TASK ITEM - Line by line, transcribe all of the entries exactly.
***** DATA SUPPLIED
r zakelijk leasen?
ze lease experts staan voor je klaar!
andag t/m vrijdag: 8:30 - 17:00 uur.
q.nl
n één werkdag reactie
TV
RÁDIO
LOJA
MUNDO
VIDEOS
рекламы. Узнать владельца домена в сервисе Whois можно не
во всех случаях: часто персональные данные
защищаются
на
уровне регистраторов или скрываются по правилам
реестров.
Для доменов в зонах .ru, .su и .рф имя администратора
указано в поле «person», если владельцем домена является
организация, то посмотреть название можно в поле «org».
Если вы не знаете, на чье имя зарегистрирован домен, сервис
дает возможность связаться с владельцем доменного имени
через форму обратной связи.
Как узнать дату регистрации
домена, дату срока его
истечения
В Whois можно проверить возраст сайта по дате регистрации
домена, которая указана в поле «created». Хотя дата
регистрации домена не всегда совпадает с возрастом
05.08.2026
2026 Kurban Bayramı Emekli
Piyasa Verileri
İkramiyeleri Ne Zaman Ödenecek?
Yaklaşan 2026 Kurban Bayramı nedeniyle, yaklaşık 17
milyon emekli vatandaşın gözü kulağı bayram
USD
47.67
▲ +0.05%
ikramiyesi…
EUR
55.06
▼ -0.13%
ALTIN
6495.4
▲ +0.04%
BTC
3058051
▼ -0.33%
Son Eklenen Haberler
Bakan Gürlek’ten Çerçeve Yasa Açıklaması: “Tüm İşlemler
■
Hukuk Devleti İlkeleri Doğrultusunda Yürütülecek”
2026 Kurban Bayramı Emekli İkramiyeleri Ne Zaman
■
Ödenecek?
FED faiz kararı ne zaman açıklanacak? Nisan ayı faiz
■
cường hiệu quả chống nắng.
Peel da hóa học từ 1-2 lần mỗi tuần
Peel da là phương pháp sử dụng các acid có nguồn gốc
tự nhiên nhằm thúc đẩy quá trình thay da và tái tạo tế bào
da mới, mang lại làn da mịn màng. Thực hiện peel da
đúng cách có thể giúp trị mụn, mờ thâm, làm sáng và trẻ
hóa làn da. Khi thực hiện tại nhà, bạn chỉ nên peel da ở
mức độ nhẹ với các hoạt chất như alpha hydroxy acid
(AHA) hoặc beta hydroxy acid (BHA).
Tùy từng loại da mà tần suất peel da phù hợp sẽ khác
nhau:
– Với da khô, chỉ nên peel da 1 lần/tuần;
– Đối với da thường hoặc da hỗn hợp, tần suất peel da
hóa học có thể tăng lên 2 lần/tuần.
**********
OUTPUT FOR THIS TASK -
r zakelijk leasen?
ze lease experts staan voor je klaar!
andag t/m vrijdag: 8:30 - 17:00 uur.
q.nl
n één werkdag reactie
TV
RÁDIO
LOJA
MUNDO
VIDEOS
рекламы. Узнать владельца домена в сервисе Whois можно не
во всех случаях: часто персональные данные
защищаются
на
уровне регистраторов или скрываются по правилам
реестров.
Для доменов в зонах .ru, .su и .рф имя администратора
указано в поле «person», если владельцем домена является
организация, то посмотреть название можно в поле «org».
Если вы не знаете, на чье имя зарегистрирован домен, сервис
дает возможность связаться с владельцем доменного имени
через форму обратной связи.
Как узнать дату регистрации
домена, дату срока его
истечения
В Whois можно проверить возраст сайта по дате регистрации
домена, которая указана в поле «created». Хотя дата
регистрации домена не всегда совпадает с возрастом
05.08.2026
2026 Kurban Bayramı Emekli
Piyasa Verileri
İkramiyeleri Ne Zaman Ödenecek?
Yaklaşan 2026 Kurban Bayramı nedeniyle, yaklaşık 17
milyon emekli vatandaşın gözü kulağı bayram
USD
47.67
▲ +0.05%
ikramiyesi…
EUR
55.06
▼ -0.13%
ALTIN
6495.4
▲ +0.04%
BTC
3058051
▼ -0.33%
Son Eklenen Haberler
Bakan Gürlek’ten Çerçeve Yasa Açıklaması: “Tüm İşlemler
■
Hukuk Devleti İlkeleri Doğrultusunda Yürütülecek”
2026 Kurban Bayramı Emekli İkramiyeleri Ne Zaman
■
Ödenecek?
FED faiz kararı ne zaman açıklanacak? Nisan ayı faiz
■
cường hiệu quả chống nắng.
Peel da hóa học từ 1-2 lần mỗi tuần
Peel da là phương pháp sử dụng các acid có nguồn gốc
tự nhiên nhằm thúc đẩy quá trình thay da và tái tạo tế bào
da mới, mang lại làn da mịn màng. Thực hiện peel da
đúng cách có thể giúp trị mụn, mờ thâm, làm sáng và trẻ
hóa làn da. Khi thực hiện tại nhà, bạn chỉ nên peel da ở
mức độ nhẹ với các hoạt chất như alpha hydroxy acid
(AHA) hoặc beta hydroxy acid (BHA).
Tùy từng loại da mà tần suất peel da phù hợp sẽ khác
nhau:
– Với da khô, chỉ nên peel da 1 lần/tuần;
– Đối với da thường hoặc da hỗn hợp, tần suất peel da
hóa học có thể tăng lên 2 lần/tuần.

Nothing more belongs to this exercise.